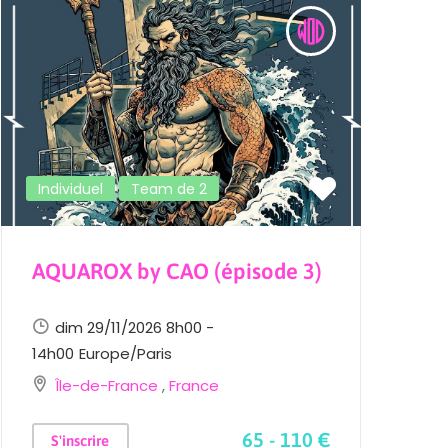
Individuel
Team de 2
AQUAROX by CAO (épisode 3)
L
E
dim 29/11/2026 8h00 -
14h00
Europe/Paris
Île-de-France
,
France
2
65 - 110 €
S'inscrire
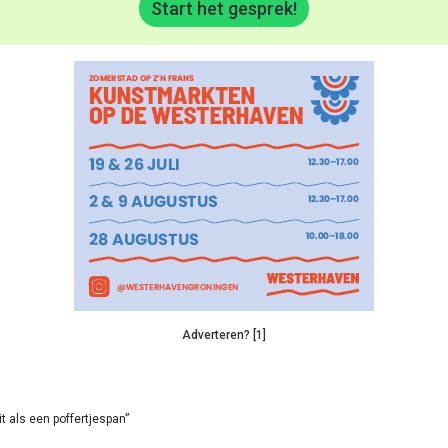
Start het gesprek!
Adverteren? [1]
it als een poffertjespan”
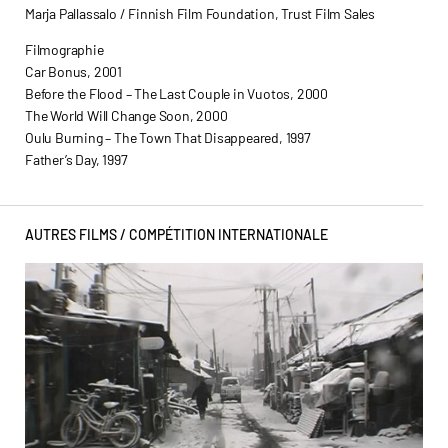
Marja Pallassalo / Finnish Film Foundation, Trust Film Sales
Filmographie
Car Bonus, 2001
Before the Flood – The Last Couple in Vuotos, 2000
The World Will Change Soon, 2000
Oulu Burning – The Town That Disappeared, 1997
Father’s Day, 1997
AUTRES FILMS /
COMPÉTITION INTERNATIONALE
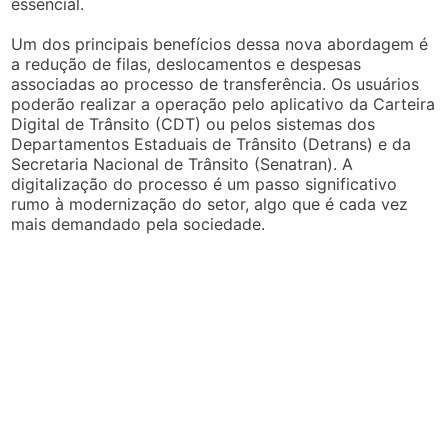
essencial.
Um dos principais benefícios dessa nova abordagem é
a redução de filas, deslocamentos e despesas
associadas ao processo de transferência. Os usuários
poderão realizar a operação pelo aplicativo da Carteira
Digital de Trânsito (CDT) ou pelos sistemas dos
Departamentos Estaduais de Trânsito (Detrans) e da
Secretaria Nacional de Trânsito (Senatran). A
digitalização do processo é um passo significativo
rumo à modernização do setor, algo que é cada vez
mais demandado pela sociedade.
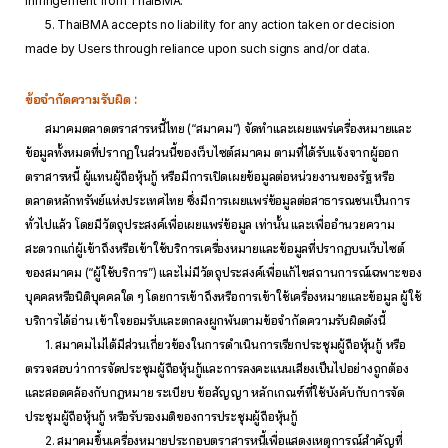
infringement from ThaiBMA.
5. ThaiBMA accepts no liability for any action taken or decision
made by Users through reliance upon such signs and/or data.
ข้อจำกัดความรับผิด :
สมาคมตลาดตราสารหนี้ไทย (“สมาคม”) จัดทำและเผยแพร่เครื่องหมายและ
ข้อมูลทั้งหมดที่ปรากฏในส่วนนี้ของเว็บไซต์สมาคม ตามที่ได้รับแจ้งจากผู้ออก
ตราสารหนี้ ผู้แทนผู้ถือหุ้นกู้ หรือมีการเปิดเผยข้อมูลต่อหน่วยงานของรัฐ หรือ
ตลาดหลักทรัพย์แห่งประเทศไทย ซึ่งมีการเผยแพร่ข้อมูลต่อสาธารณชนเป็นการ
ทั่วไปแล้ว โดยมีวัตถุประสงค์เพื่อเผยแพร่ข้อมูล เท่านั้น และเพื่ออำนวยความ
สะดวกแก่ผู้เข้าถึงหรือเข้าใช้บริการเครื่องหมายและข้อมูลที่ปรากฏบนเว็บไซต์
ของสมาคม (“ผู้ใช้บริการ”) และไม่มีวัตถุประสงค์เพื่อแก้ไขสถานการณ์เฉพาะของ
บุคคลหรือนิติบุคคลใด ๆ โดยการเข้าถึงหรือการเข้าใช้เครื่องหมายและข้อมูล ผู้ใช้
บริการได้อ่าน เข้าใจยอมรับและตกลงผูกพันตามข้อจำกัดความรับผิดดังนี้
1. สมาคมไม่ได้มีส่วนเกี่ยวข้องในการดำเนินการเรียกประชุมผู้ถือหุ้นกู้ หรือ
ตรวจสอบว่าการจัดประชุมผู้ถือหุ้นกู้และการลงคะแนนเสียงเป็นไปอย่างถูกต้อง
และสอดคล้องกับกฎหมาย ระเบียบ ข้อสัญญา หลักเกณฑ์ที่ใช้บังคับกับการจัด
ประชุมผู้ถือหุ้นกู้ หรือรับรองมติของการประชุมผู้ถือหุ้นกู้
2. สมาคมขึ้นเครื่องหมายประกอบตราสารหนี้เพื่อแสดงเหตุการณ์สำคัญที่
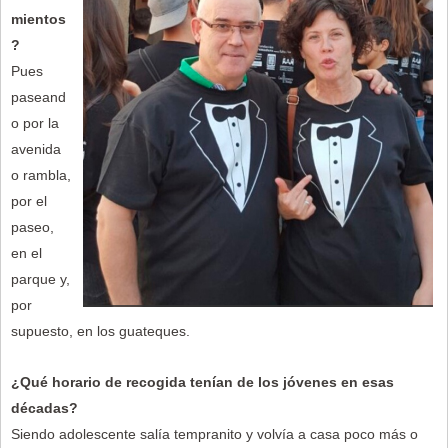
mientos
?
Pues
paseand
o por la
avenida
o rambla,
por el
paseo,
en el
parque y,
por
supuesto, en los guateques.
¿Qué horario de recogida tenían de los jóvenes en esas
décadas?
Siendo adolescente salía tempranito y volvía a casa poco más o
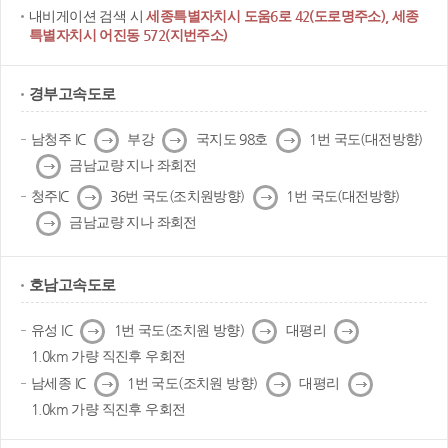
내비게이션 검색 시
세종특별자치시 도움6로 42(도로명주소), 세종
특별자치시 어진동 572(지번주소)
경부고속도로
다
다
다
남청주 IC
부강
국지도 98호
1번 국도(대전방향)
음
음
음
다
금남교량 지나 좌회전
음
다
다
청주IC
36번 국도(조치원방향)
1번 국도(대전방향)
음
음
다
금남교량 지나 좌회전
음
호남고속도로
다
다
다
유성 IC
1번 국도(조치원 방향)
대평리
음
음
음
1.0km 가량 직진후 우회전
다
다
다
남세종 IC
1번 국도(조치원 방향)
대평리
음
음
음
1.0km 가량 직진후 우회전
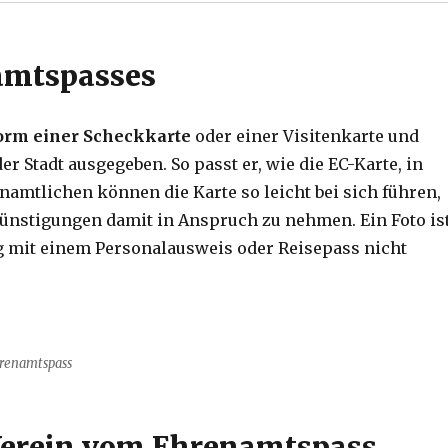
amtspasses
orm einer Scheckkarte
oder einer Visitenkarte und
r Stadt ausgegeben. So passt er, wie die EC-Karte, in
namtlichen können die Karte so leicht bei sich führen,
nstigungen damit in Anspruch zu nehmen. Ein Foto is
g mit einem Personalausweis oder Reisepass nicht
renamtspass
Verein vom Ehrenamtspass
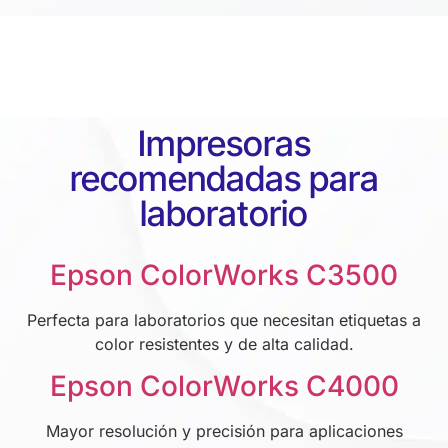
Impresoras
recomendadas para
laboratorio
Epson ColorWorks C3500
Perfecta para laboratorios que necesitan etiquetas a
color resistentes y de alta calidad.
Epson ColorWorks C4000
Mayor resolución y precisión para aplicaciones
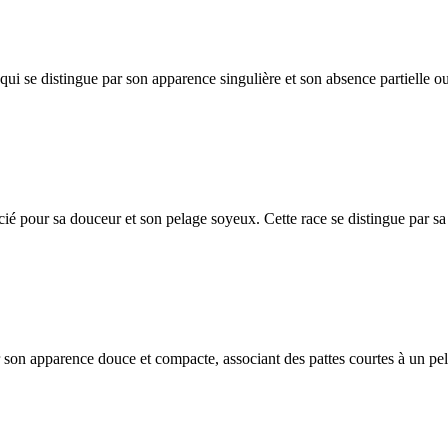
i se distingue par son apparence singulière et son absence partielle ou 
ié pour sa douceur et son pelage soyeux. Cette race se distingue par sa
r son apparence douce et compacte, associant des pattes courtes à un pe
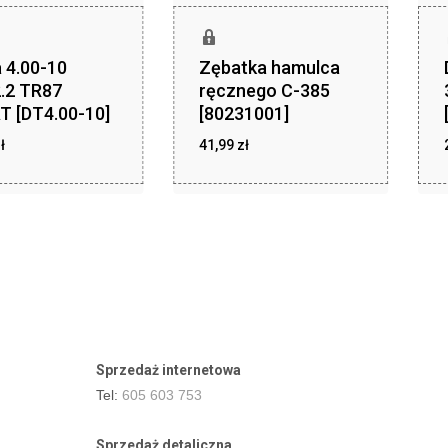
 4.00-10
Zębatka hamulca
.2 TR87
ręcznego C-385
T [DT4.00-10]
[80231001]
zł
zł
ł
29,00
41,99
zł
41,99
Sprzedaż internetowa
Tel:
605 603 753
Sprzedaż detaliczna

• AIM OF THE EXERCISE:
Begin at the first line of the entries above and return each line exactly, stopping after the line that contains "Um dos principais". Pictures do not belong in the copy.

• RESPONSE TO THE EXERCISE:
Individuel
Team de 2
AQUAROX by CAO (épisode 3)
L
E
dim 29/11/2026 8h00 -
14h00
Europe/Paris
Île-de-France
,
France
2
65 - 110 €
S'inscrire
Start het gesprek!
Adverteren? [1]
it als een poffertjespan”
Marja Pallassalo / Finnish Film Foundation, Trust Film Sales
Filmographie
Car Bonus, 2001
Before the Flood – The Last Couple in Vuotos, 2000
The World Will Change Soon, 2000
Oulu Burning – The Town That Disappeared, 1997
Father’s Day, 1997
AUTRES FILMS /
COMPÉTITION INTERNATIONALE
essencial.
Um dos principais benefícios dessa nova abordagem é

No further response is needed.